A judge here recently found that pancuronium bromide, marketed under the trade name Pavulon, has “no legitimate purpose.” “The subject gives all the appearances of a serene expiration when actually the subject is feeling and perceiving the excruciatingly painful ordeal of death by lethal injection,” the judge, Ellen Hobbs Lyle, wrote, describing the worst-case scenario. “The Pavulon gives a false impression of serenity to viewers, making punishment by death more palatable and acceptable.”

A simpler and more humane alternative to the three-chemical combination, many experts agree, is a method used in animal euthanasia: a single lethal dose of a barbiturate called sodium pentobarbital.

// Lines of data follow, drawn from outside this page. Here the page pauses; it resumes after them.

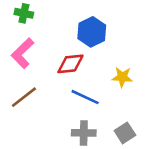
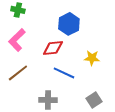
gray cross: (84, 133) -> (48, 100), moved

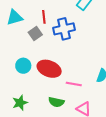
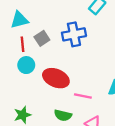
red line: (44, 17) -> (23, 44), moved
cyan circle: (23, 66) -> (26, 65), moved

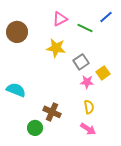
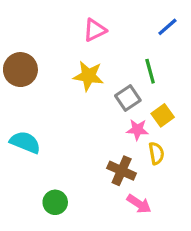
green line: (85, 28) -> (150, 71), moved, turned 49
brown circle: (17, 32) -> (20, 70), moved
yellow semicircle: (89, 107) -> (156, 153), moved
brown cross: (52, 112) -> (122, 171), moved

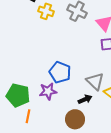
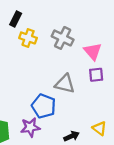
gray triangle: (95, 81) -> (65, 84), moved, turned -30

Dr. Sherwin B. Nuland, who teaches medicine at Yale and wrote “How We Die” (Knopf, 1994) said he was baffled to hear that pancuronium bromide was used in executions. “It strikes me that it makes no sense to use a muscle relaxant in executing people,” he said. “Complete muscle paralysis does not mean loss of pain sensation.” Dr. Nuland, who described himself as a cautious supporter of the death penalty, said a humane death could be achieved in other ways, including by using the other two chemicals in the standard method, without the pancuronium bromide. …

The American Veterinary Medical Association condemns pancuronium bromide when it is the sole chemical used or when it is used in combination with the usual animal euthanasia drug, sodium pentobarbital. That is because, an association report in 2000 said, “the animal may perceive pain and distress after it is immobilized.” … In 2001, it became a crime for veterinarians in Tennessee to use one of the chemicals in that standard method to euthanize pets.

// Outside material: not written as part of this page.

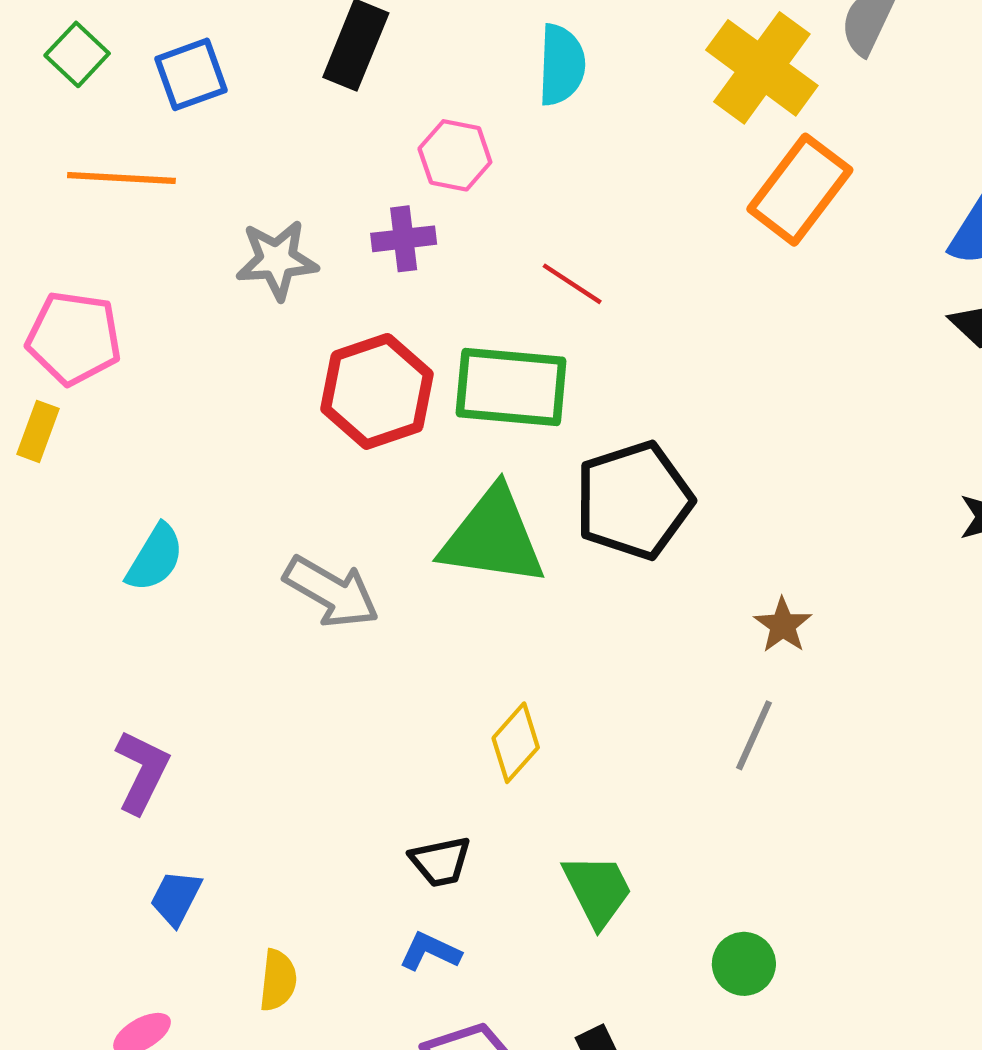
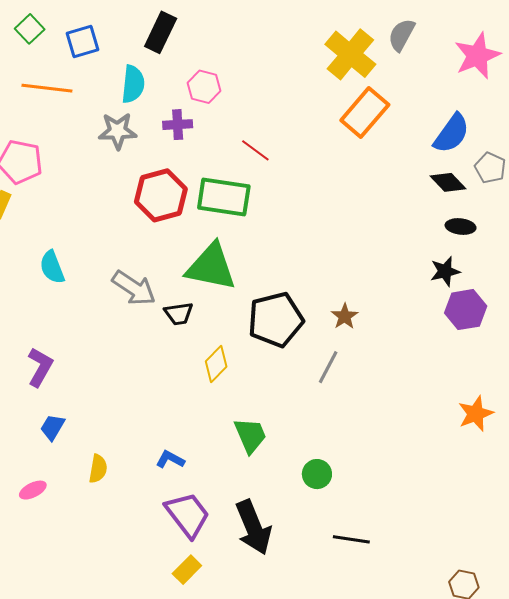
cyan semicircle: (561, 65) -> (133, 84), moved
black pentagon: (634, 500) -> (276, 320), moved
cyan semicircle: (155, 558) -> (52, 267), turned 124
black trapezoid: (440, 861) -> (179, 314), moved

A Tennessee challenge to the use of Pavulon was brought by lawyers for Abu-Ali Abdur’Rahman. “The state’s legal papers also argued that the ban on pancuronium bromide in pet euthanasia does not apply to Mr. Abdur’Rahman because he is not a “nonlivestock animal,” which the law says includes pets, captured wildlife, exotic and domesticated animals, rabbits, chicks, ducks and potbellied pigs.”

The reason for pancuronium bromide in the standard lethal injection method is not well understood. Judge Lyle found that Tennessee’s method “was developed simply by copying the same method used in some 30 other states.” … The earliest protocol, in Oklahoma, was based on advice solicited by a state senator from a professor in the state’s medical school. The professor, Stanley Deutsch, recommended an ultra-short-acting barbituate and a neuromuscular blocking drug like pancuronium bromide. “I can assure you that this is a rapid, pleasant way of producing unconsciousness,” Dr. Deutsch wrote in 1977. In a recent interview, Dr. Deutsch stood by his initial finding, saying his method does not cause suffering. “They use such a massive amount of the penthothal that I don’t think there is any chance that people will awaken,” he said. Other states, typically acting through their corrections departments and individual prison wardens, apparently copied Dr. Deutsch’s advice without subjecting it to independent medical scrutiny.

Pavulon is “a neuromuscular blocking agent that goes by the technical name pancuronium bromide (Pavulon ), which is curare-derived. (Curare was used on the tips of blowdarts to paralyze victims in the jungles of South America.) ”

Finding the manufacturer , and supplier, used by the State of Georgia is a challenge. It is not known why there is a shortage of this drug.

Pictures are from The Library of Congress.